Here is the text of the letter (from The Truth Laid Bear);

An Appeal from Center-Right Bloggers

We are bloggers with boatloads of opinions, and none of us come close to agreeing with any other one of us all of the time. But we do agree on this: The new leadership in the House of Representatives needs to be thoroughly and transparently free of the taint of the Jack Abramoff scandals, and beyond that, of undue influence of K Street.

We are not naive about lobbying, and we know it can and has in fact advanced crucial issues and has often served to inform rather than simply influence Members.

But we are certain that the public is disgusted with excess and with privilege. We hope the Hastert-Dreier effort leads to sweeping reforms including the end of subsidized travel and other obvious influence operations. Just as importantly, we call for major changes to increase openness, transparency and accountability in Congressional operations and in the appropriations process.

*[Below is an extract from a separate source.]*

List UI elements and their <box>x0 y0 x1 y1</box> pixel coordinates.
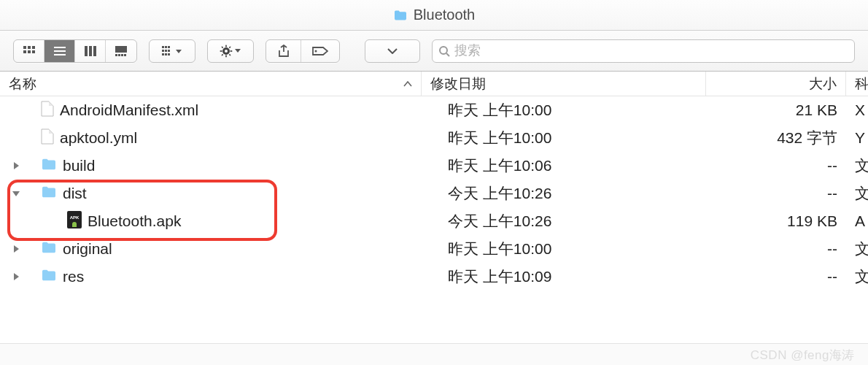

As for the Republican leadership elections, we hope to see more candidates who will support these goals, and we therefore welcome the entry of Congressman John Shadegg to the race for Majority Leader. We hope every Congressman who is committed to ethical and transparent conduct supports a reform agenda and a reform candidate. And we hope all would-be members of the leadership make themselves available to new media to answer questions now and on a regular basis in the future.


Signed,

N.Z. Bear, The Truth Laid Bear
Hugh Hewitt, HughHewitt.com
Glenn Reynolds, Instapundit.com
Kevin Aylward, Wizbang!
La Shawn Barber, La Shawn Barber's Corner
Lorie Byrd / DJ Drummond , Polipundit
Beth Cleaver, MY Vast Right Wing Conspiracy
Jeff Goldstein, Protein Wisdom
Stephen Green, Vodkapundit
John Hawkins, Right Wing News
John Hinderaker, Power Line
Jon Henke / McQ / Dale Franks, QandO
James Joyner, Outside The Beltway
Mike Krempasky, Redstate.org
Michelle Malkin, MichelleMalkin.com
Ed Morrissey, Captain's Quarters
Scott Ott, Scrappleface
The Anchoress, The Anchoress
John Donovan / Bill Tuttle, Castle Argghhh!!!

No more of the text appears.